• [Data listing]:
_____

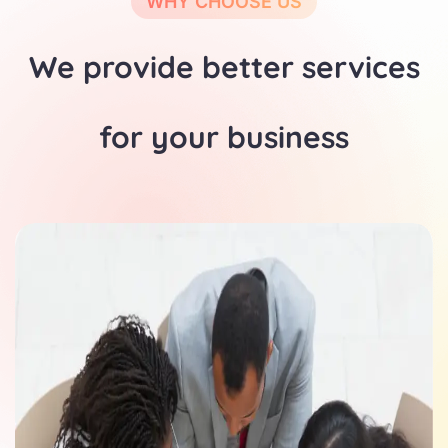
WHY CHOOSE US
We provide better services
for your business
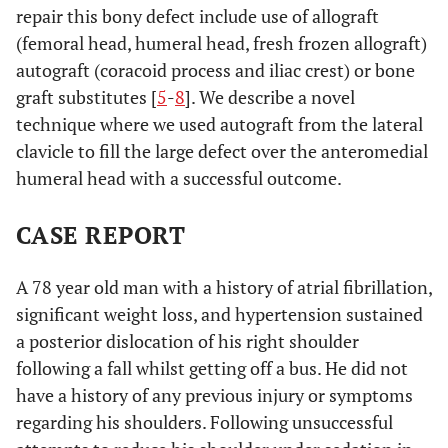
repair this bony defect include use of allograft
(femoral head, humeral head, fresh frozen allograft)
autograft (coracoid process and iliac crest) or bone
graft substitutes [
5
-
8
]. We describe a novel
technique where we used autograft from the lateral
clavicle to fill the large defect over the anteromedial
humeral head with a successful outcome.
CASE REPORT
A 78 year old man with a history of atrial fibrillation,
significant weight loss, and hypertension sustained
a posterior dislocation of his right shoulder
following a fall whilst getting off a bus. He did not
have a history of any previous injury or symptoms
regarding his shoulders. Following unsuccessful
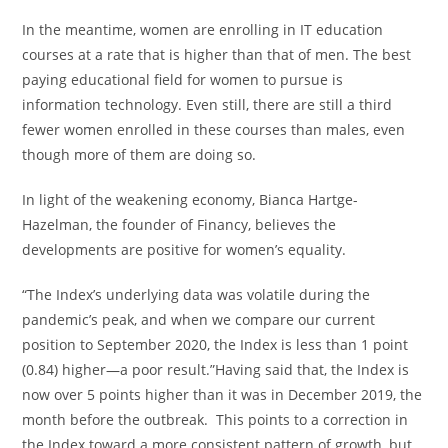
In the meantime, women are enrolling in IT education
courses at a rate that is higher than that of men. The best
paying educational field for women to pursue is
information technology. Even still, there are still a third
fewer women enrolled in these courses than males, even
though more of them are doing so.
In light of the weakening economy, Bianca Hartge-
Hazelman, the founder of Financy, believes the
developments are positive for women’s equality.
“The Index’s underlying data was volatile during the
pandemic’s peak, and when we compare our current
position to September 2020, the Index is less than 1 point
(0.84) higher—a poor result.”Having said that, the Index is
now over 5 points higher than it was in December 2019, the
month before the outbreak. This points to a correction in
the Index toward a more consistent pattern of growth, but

_____

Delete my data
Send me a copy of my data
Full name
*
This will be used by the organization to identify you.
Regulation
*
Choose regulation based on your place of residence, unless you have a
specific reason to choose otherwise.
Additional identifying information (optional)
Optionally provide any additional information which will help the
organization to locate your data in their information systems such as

_____

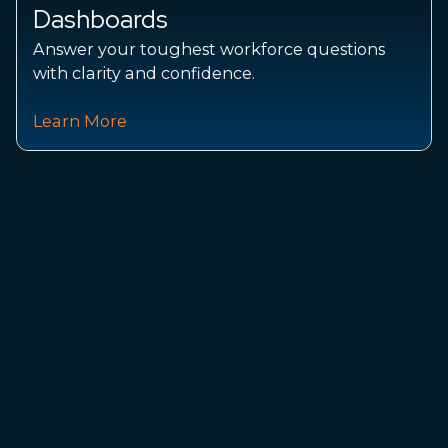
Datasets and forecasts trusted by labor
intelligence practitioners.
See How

_____

• [Problem]:
Everything from the line with "though more of them are doing so." through the line with "position to September" in the listing above must be retyped exactly, with nothing added.

• [Answer for the task]:
though more of them are doing so.
In light of the weakening economy, Bianca Hartge-
Hazelman, the founder of Financy, believes the
developments are positive for women’s equality.
“The Index’s underlying data was volatile during the
pandemic’s peak, and when we compare our current
position to September 2020, the Index is less than 1 point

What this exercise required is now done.